- **DATA PROVIDED**:
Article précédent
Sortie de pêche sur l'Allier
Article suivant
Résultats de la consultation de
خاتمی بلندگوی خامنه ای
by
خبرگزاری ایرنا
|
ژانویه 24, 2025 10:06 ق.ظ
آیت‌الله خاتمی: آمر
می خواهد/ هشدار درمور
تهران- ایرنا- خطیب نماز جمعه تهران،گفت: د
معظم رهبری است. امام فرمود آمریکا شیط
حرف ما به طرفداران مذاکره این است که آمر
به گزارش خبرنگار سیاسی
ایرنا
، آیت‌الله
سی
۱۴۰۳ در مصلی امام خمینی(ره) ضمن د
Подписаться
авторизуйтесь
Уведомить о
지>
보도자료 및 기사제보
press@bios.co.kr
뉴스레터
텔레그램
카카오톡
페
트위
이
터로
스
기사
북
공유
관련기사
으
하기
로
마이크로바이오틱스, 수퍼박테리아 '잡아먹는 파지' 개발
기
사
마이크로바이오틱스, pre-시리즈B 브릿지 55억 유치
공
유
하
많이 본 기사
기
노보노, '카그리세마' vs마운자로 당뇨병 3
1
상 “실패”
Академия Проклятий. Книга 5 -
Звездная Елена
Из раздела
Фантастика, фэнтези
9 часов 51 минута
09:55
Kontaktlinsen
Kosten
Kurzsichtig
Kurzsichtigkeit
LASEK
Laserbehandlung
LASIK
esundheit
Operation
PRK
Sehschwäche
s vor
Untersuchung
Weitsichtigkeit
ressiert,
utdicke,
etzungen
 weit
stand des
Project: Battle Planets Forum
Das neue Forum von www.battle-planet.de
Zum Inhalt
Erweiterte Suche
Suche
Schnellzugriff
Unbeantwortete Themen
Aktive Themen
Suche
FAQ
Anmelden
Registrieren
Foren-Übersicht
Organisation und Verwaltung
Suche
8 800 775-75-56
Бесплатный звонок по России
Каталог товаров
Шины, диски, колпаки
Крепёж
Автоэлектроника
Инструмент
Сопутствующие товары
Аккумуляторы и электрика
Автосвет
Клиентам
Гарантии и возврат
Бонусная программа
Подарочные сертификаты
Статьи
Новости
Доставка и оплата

* * *

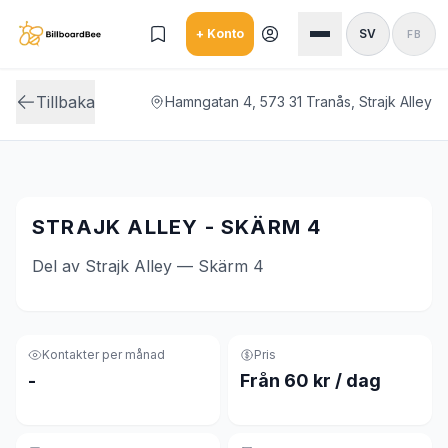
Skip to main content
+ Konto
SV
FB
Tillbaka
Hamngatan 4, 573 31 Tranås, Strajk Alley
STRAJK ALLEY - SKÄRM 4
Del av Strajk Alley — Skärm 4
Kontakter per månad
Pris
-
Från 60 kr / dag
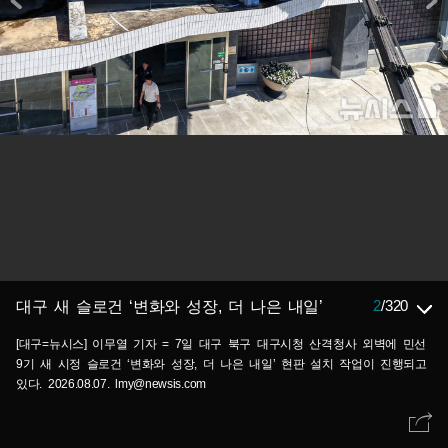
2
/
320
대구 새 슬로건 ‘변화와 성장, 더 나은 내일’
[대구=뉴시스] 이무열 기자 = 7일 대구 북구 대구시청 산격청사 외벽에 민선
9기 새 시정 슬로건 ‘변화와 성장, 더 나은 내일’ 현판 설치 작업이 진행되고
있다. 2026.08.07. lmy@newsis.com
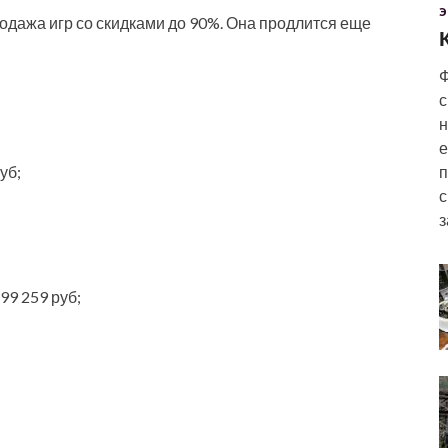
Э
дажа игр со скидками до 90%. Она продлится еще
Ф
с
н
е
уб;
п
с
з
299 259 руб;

- **WHAT THE EXERCISE ASKS**: Output the lines above exactly, but only those between the line holding "Аккумуляторы и электрика" and the line holding "Доставка и оплата", inclusive.

- **EXERCISE OUTPUT**:
Аккумуляторы и электрика
Автосвет
Клиентам
Гарантии и возврат
Бонусная программа
Подарочные сертификаты
Статьи
Новости
Доставка и оплата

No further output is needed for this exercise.